* Work request *
Your answer should be one number, the count of lines in the listing below containing the word "what".

* Provided information *
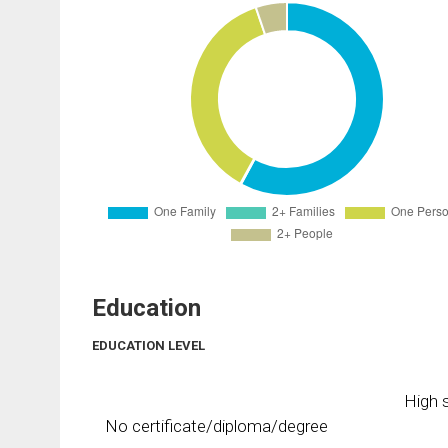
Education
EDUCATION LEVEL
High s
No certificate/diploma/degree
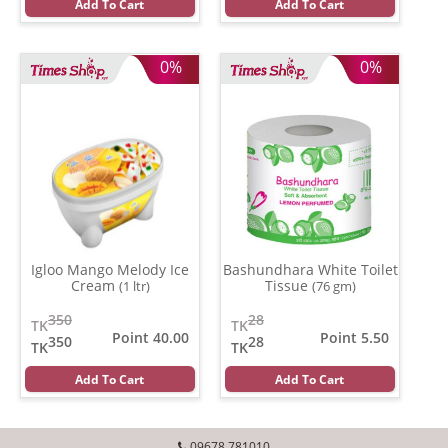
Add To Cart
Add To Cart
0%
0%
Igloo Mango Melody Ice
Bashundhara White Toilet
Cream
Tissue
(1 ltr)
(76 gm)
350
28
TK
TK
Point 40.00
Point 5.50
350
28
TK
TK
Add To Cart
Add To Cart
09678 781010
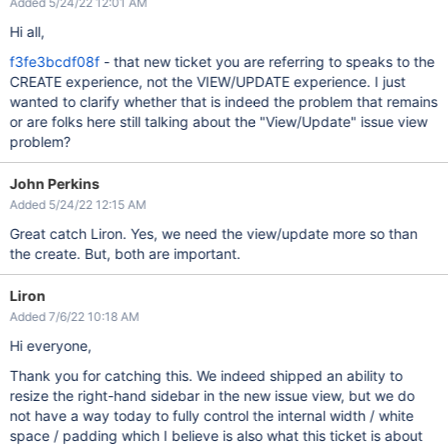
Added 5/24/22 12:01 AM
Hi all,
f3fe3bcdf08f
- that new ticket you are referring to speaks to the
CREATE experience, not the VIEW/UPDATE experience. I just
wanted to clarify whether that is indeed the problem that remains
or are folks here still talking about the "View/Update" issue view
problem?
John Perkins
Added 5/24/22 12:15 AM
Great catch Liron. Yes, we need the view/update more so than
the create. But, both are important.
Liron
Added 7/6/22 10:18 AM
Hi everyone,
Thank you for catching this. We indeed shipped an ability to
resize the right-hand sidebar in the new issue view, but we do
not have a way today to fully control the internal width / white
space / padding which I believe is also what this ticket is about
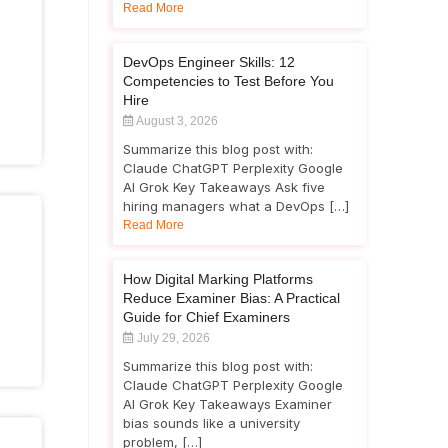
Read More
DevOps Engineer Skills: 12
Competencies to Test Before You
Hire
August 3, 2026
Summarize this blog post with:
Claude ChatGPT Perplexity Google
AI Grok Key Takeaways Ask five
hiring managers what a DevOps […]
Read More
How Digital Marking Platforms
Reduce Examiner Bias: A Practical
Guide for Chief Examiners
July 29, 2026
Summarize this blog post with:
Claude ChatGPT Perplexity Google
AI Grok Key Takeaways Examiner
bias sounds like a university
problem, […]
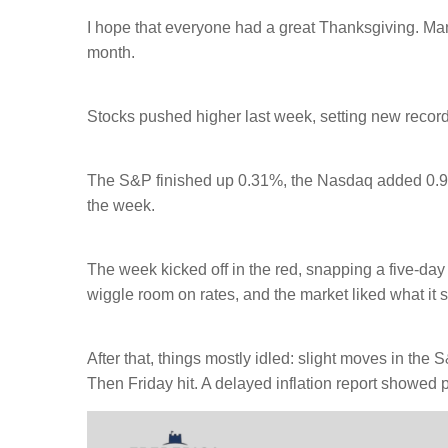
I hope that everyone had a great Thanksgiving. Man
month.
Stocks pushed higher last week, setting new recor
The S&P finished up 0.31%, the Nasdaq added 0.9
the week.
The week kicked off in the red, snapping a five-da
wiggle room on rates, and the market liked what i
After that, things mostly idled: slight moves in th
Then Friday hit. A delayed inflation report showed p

* Problem solution *
3